La storia è quella di due poliziotti sospesi per abuso di potere in cerca di soldi sporchi per garantire alla proprie famiglie un’esistenza dignitosa. I corrotti sono l’agente Brett Ridgeman (Mel Gibson) e il suo collega Anthony Lurasetti (Vince Vaughn). Durante un’investigazione vengono ripresi dalle telecamere mentre catturano dei loschi individui usando delle maniere non proprio convenzionali.
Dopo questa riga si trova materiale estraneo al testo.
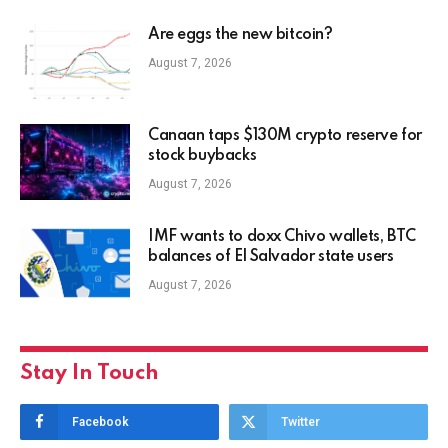
Are eggs the new bitcoin?
August 7, 2026
Canaan taps $130M crypto reserve for
stock buybacks
August 7, 2026
IMF wants to doxx Chivo wallets, BTC
balances of El Salvador state users
August 7, 2026
Stay In Touch
Facebook
Twitter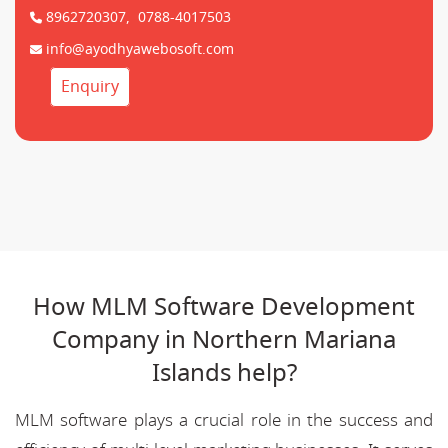
8962720307,
0788-4017503
info@ayodhyawebosoft.com
Enquiry
How MLM Software Development
Company in Northern Mariana
Islands help?
MLM software plays a crucial role in the success and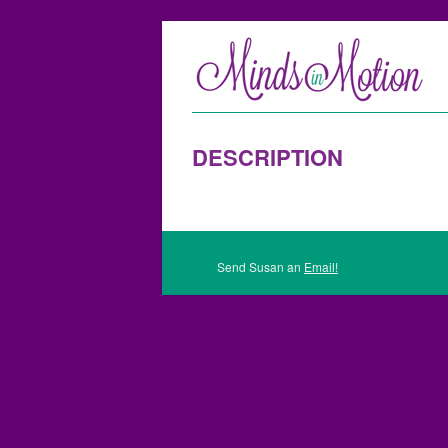
DESCRIPTION
Send Susan an
Email!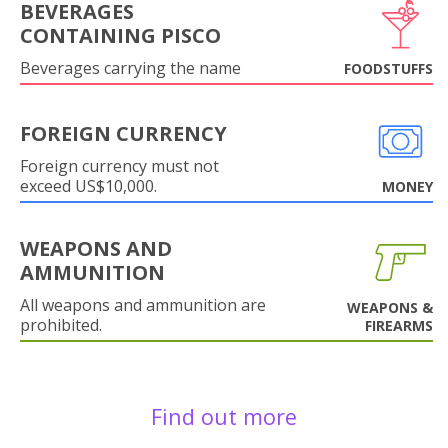
BEVERAGES
CONTAINING PISCO
Beverages carrying the name
FOODSTUFFS
FOREIGN CURRENCY
Foreign currency must not
exceed US$10,000.
MONEY
WEAPONS AND
AMMUNITION
All weapons and ammunition are
WEAPONS &
prohibited.
FIREARMS
Find out more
Il video incriminato diventa virale e il loro diretto superiore è costretto a ritirargli il distintivo. La loro vita non era già rosea e ora che si trovano anche senza stipendio decidono di provare a rubare a dei criminali spietati un enorme quantità di denaro. Scendendo all’inferno è molto probabile bruciarsi. Brett e Anthony inciampano in qualcosa di inaspettato e fuori dal loro controllo. Forse hanno fatto il passo più lungo della gamba. Stuzzicare il Diavolo lì porterà a giocare una partita a dadi dura e furiosa.
Il film è meno violento rispetto ai precedenti del regista; ottimamente confezionato nella sua dilatata narrazione, che raggiunge alti e coinvolgenti livelli di tensione drammatica. 2h40 incollati allo schermo, l’azione è praticamente in tempo reale, in attesa dello districarsi della vicenda: amara, umana e legata indissolubilmente alle percentuali di successo che Mel Gibson elargisce ironicamente, ma neanche tanto, al suo fidato collega Vaugh. In Dragged across concrete troviamo molto della cinematografia contemporanea. Dal fato, tassello fondamentale nelle opere targate Innàritu/Arriaga: vedi il riuscito incrocio tra narrazione principale e secondaria, che vede come la vita sia ineluttabile per la giovane e neo mamma Kelly Summer (Jennifer Carpenter), tornata al suo lavoro in banca dopo la maternità. Il resto lo lasciamo scoprire a voi. Zahler si affida anche a dettami tarantiniani. Come il geniale Quentin, Zahler apprezza la logorroicità dei dialoghi, i tempi dilatati e la violenza. Di suo ci mette l’infallibile matematica. Dal destino alla scienza il passo è breve perché le percentuali di successo o di fallimento, marchio di fabbrica dell’agente Ridgeman, sbagliano veramente poco. Con tutto questo si poteva stroppiare e lasciare lo spettatore in preda a chissà quale caos, ma il regista americano riesce a far proprie queste filosofie. L’incedere beffardo è il giusto ingrediente per tenere le redini salde e consentire al film di essere compatto.
Tecnicamente ben girato. La regia è diretta e lucida. Sempre nel posto giusto per evidenziare l’azione, ma anche lo stato d’animo dei personaggi. Focalizzata anche nel mettere in evidenza gli innumerevoli scambi di vedute dei due protagonisti, fondamentali nell’avanzare dell’intrigo. Una costruzione minuziosa e perfettamente collaudata, inevitabilmente indirizzata al successo qualsiasi sia il finale. Un film consigliato a chi non vuole essere ricattato dalla regia e agli amanti dei risvolti tetri e cruenti della polizia.